Condensation is part of the cooling process in industrial and high-powered computer. New research investigates why droplets there act strangely.
When a thin layer of oil covers a special type of surface, condensed water droplets seemed to be randomly flying across the surface at high velocities, merging with larger droplets, in patterns not caused by gravity.
“They’re so far apart, in terms of their own, relative dimensions”—the droplets have a diameter smaller than 50 micrometers—”and yet they’re getting pulled, and moving at really high velocities,” says Patricia Weisensee, assistant professor of mechanical engineering & materials science in the McKelvey School of Engineering at Washington University in St. Louis.
“They’re all moving toward the bigger droplets at speeds of up to 1 mm per second.”
Their results appear in the journal Soft Matter.
Filmwise or dropwise condensation
In the most common type of condensation in industry, water vapor condenses to form a thick layer of liquid on a surface. This method is known as “filmwise” condensation. But another method has been shown to be more efficient at promoting condensation and the transfer of heat that comes along with it: dropwise condensation.
It has been used on traditionally hydrophobic surfaces—those that repel water such as the Teflon coating on a non-stick pan. However, these traditional non-wetting surfaces degrade rapidly when exposed to hot vapor. Instead, a few years ago, researchers discovered that infusing a rough or porous hydrophobic surface with a lubricant, such as oil, leads to faster condensation. Importantly, these lubricant-infused surfaces (LIS) led to the formation of highly mobile and smaller water droplets, which are responsible for most of the heat transfer when it comes to condensation and evaporation.
During the process, however, the movement of water droplets on the surface seemed erratic—and fast. “They move at a really high velocity for their size”—about 100 microns —”just by sitting there,” Weisensee says.
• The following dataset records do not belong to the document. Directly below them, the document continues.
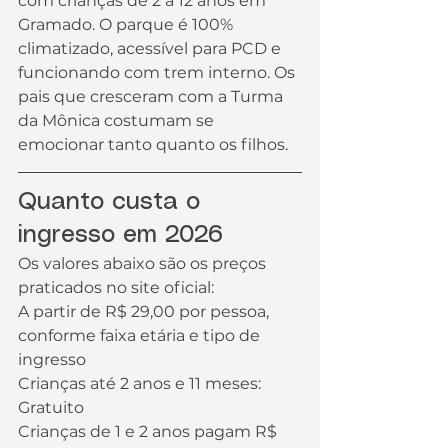
com crianças de 2 a 12 anos em 
Gramado. O parque é 100% 
climatizado, acessível para PCD e 
funcionando com trem interno. Os 
pais que cresceram com a Turma 
da Mônica costumam se 
emocionar tanto quanto os filhos.
Quanto custa o 
ingresso em 2026
Os valores abaixo são os preços 
praticados no site oficial:
A partir de R$ 29,00 por pessoa, 
conforme faixa etária e tipo de 
ingresso
Crianças até 2 anos e 11 meses: 
Gratuito
Crianças de 1 e 2 anos pagam R$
“The question is, ‘Why are they moving?’ ”
Capillary forces
Using high-speed microscopy and interferometry to watch the process play out, Weisensee and her team were able to discern what was happening and the relationships among droplet size, speed, and oil viscosity.
They created water vapor and watched as small droplets formed on the surface. “The first process is that small droplets coalesce and form bigger droplets,” Weisensee says. Capillary forces cause the oil to grow up and over the droplets, forming a meniscus—a curved layer of oil surrounding the droplet.
The oil is continuously moving around, trying to strike a balance as it covers different-sized droplets in different places on the surface—if a large droplet forms here, the meniscus stretches over it, causing the oil layer to contract somewhere else. Any smaller droplets in the area of contraction are swiftly pulled to the larger droplets, leading to oil-rich and oil-poor regions.
During the process, larger droplets are essentially clearing the space, which in turn makes room for the formation of more small droplets.
Since most of the heat transfer (about 85 percent) occurs via these small droplets, using LIS for dropwise condensation should be a more efficient way to disperse heat and get water from vapor. And since the droplets are very small, less than 100 microns in diameter, condensation can occur in a smaller area.
Making space
There’s another benefit, too. During “traditional” condensation, gravity is the force that clears water from the surface, making room for new droplets to form. The surface is placed vertically, and the water simply runs off. Since capillary forces are doing the work in dropwise condensation on liquid-infused surfaces, however, the orientation of the surface is of no consequence.
“It could potentially be used on personal devices,” where orientation is constantly changing, she says, “or in space.” And because the entire process is more efficient than traditional condensation, Weisensee says, “This might be a nice way of clearing up space without having to rely on gravity.”
Going forward, Weisensee’s team will measure heat transfer to determine if the smaller droplets during dropwise condensation on LIS are, in fact, more efficient. They also plan to investigate different surfaces in order to maximize droplet movement.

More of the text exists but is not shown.